Wednesday, April 24, 2013

A Discourse on 'Rational' and 'Irrational'

(I found the original passage in the Aristotle's Physics (thanks John) that I had in mind, and it did not mention this distinction as between the rational and irrational, but I will pursue it as such, anyway, since I don't need Aristotle's permission.  For the relevant passage, see Physics Book θ, 251a30.  Also, Book θ is amazing generally.)

   Here is a distinction between rational and irrational:

The rational has many possible effects

The irrational has only one possible effect

   By this, we can say that heat is irrational because it can only bring about heat, but knowledge is rational because it can bring about many different things.
  A recent conversation about this distinction developed it and suggested a number of things that seem peculiar, but may shed some light as a discourse which can cut across the history of philosophy.  I have decided to develop the distinction from that conversation in the following way:

Something absolutely rational is not determinable by us, since it is that from which all possibility itself depends upon.

   Something absolutely irrational is something conceived such that it is entirely determined.  For something to be entirely determined requires that we cannot think of any other possibility for the thing that is either not already understood in it, or is contradictory to it.  (It is impossible - for us - to determine any particular so precisely.)
   I also add the notion of relatively rational, which is how we actually think objects in our finite way.  In this case we have outstanding possibilities which we can think concerning the things which we can think of as determined, but are unknown to us.
   As an additional note, I am thinking 'rational' and 'irrational' here as relating back to the Greek 'logos' (discourse), and not to 'nous' (mind).  This is very important, and I will spend the rest of this post detailing how it is important that 'discourse' is given a central role in this.  (I am understanding 'logos' with an etymological significance of 'gathering'.)
   Generally, I will think of discourse in terms of the manner in which we speak of things.  When we have more and more precise discourse, that is, more determined discourse, we find that it is less and less rational since the terms have more and more narrow uses the more we try to constrain them.  In human discourse, through language, we must necessarily think certain determinations through what we say, and so human discourse is already relatively irrational (in different degrees).
   Pure logical notation is very rational precisely because it minimally determines particulars, and for merely this reason.  A discourse which tries to speak about particulars, such as a first hand description or historical chronicle, are less rational, since they become more and more particular as to how the objects in the discourse are determined.  
   As a discourse becomes less rational, the possibility of contradictions multiply, and the more rational the discourse the fewer possible contradictions.
   When we think of 'God' we are thinking of something that is absolutely rational, and so something we cannot capture in discourse since all discourse must be determinate in at least some manner.  We are also thinking of an extreme which stands as an opposite to all contradiction, since with the absolutely rational no contradiction is possible.  It is interesting and needful to distinguish this kind of opposition to contradiction from what it means when we say other things can't contradict themselves, for example, when we say that what exists never contradicts itself.
   When we say that existence contains no contradictions, we do so while being able to think of alternate possible realities which do contradict what is.  However, with the absolutely rational, which we cannot actually think, we can at least negatively say that we could conceive of no other possibility since it is that which is compatible with the whole realm of  possibilities - even those which we cannot conceive of except for negatively.

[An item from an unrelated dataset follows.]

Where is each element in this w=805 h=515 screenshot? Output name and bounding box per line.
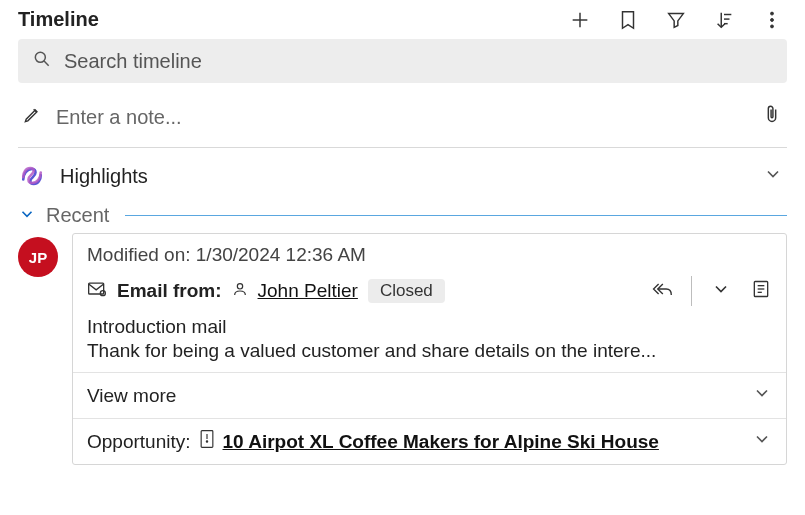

Some Random Historical Comments:
   Plato's conception of forms as being the most perfect should not be understood in terms of the absolutely irrational, or totally determined, but in terms of the the absolutely rational or indeterminate.

   This discourse seems helpful for understanding Leibniz' insistence on the importance of possibles, and perhaps can provide some clarity for how he conceives of God as related to all of the possibles, since even for God there are more possibilities.  This is in contrast to Spinoza, where everything follows from Gods nature, and so there is only one possible way things can be, which means that there is no absolutely rational thing in the sense developed above in relation to God.

   Kant's understanding of noumena, or the problematic, would be that which is the most rational, but by being the most rational it is undeterminable by us while being exactly what our reason strives for.

   We can see man, as the rational animal, in terms of being the animal who has less specifically determined about him, and so this definition from Aristotle can be seen as very similar to Nietzsche's own, that we are the hitherto undetermined animal.

   For Hegel, the difference between being and nothing seems to be between the absolutely rational and irrational.